:: RECORD SET

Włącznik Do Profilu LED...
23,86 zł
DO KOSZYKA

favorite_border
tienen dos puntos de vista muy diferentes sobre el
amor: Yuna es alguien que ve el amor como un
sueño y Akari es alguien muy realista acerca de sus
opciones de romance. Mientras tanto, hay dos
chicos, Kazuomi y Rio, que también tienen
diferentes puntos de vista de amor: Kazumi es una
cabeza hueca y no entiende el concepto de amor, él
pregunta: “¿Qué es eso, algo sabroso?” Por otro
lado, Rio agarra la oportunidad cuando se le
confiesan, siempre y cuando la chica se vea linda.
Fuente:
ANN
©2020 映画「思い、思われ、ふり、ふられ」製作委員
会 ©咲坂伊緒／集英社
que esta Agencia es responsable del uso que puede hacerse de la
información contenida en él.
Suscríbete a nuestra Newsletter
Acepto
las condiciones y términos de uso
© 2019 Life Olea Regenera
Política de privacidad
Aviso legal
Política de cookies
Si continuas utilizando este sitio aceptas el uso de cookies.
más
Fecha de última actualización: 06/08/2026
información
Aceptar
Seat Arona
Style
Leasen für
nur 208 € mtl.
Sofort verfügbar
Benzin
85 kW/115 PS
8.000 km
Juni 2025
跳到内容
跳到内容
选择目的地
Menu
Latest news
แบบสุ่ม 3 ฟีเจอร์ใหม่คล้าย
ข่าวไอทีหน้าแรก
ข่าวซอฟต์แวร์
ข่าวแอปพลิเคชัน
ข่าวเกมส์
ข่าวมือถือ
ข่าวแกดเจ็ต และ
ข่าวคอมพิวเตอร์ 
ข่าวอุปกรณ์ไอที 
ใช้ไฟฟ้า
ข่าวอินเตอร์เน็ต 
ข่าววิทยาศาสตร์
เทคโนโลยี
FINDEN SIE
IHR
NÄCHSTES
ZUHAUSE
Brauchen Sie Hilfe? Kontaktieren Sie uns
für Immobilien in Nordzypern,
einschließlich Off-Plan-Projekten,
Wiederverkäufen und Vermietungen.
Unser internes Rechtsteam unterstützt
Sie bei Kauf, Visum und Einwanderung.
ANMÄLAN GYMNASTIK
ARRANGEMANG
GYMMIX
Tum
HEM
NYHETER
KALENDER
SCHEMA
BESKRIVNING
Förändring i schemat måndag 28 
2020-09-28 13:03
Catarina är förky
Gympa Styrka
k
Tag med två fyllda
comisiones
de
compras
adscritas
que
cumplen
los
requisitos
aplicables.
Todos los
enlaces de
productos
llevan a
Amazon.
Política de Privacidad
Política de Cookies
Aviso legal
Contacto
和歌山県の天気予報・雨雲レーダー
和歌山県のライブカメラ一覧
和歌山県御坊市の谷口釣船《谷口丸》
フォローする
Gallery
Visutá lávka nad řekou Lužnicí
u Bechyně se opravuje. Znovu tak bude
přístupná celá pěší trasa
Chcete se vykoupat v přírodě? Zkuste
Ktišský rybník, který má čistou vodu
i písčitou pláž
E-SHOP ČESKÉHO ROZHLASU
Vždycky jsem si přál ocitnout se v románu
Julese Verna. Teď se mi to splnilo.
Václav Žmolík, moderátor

::::

_ASSIGNMENT_
Only the number is wanted: how many lines in the material above contain the string "diferentes"?

_TASK SOLUTION_
2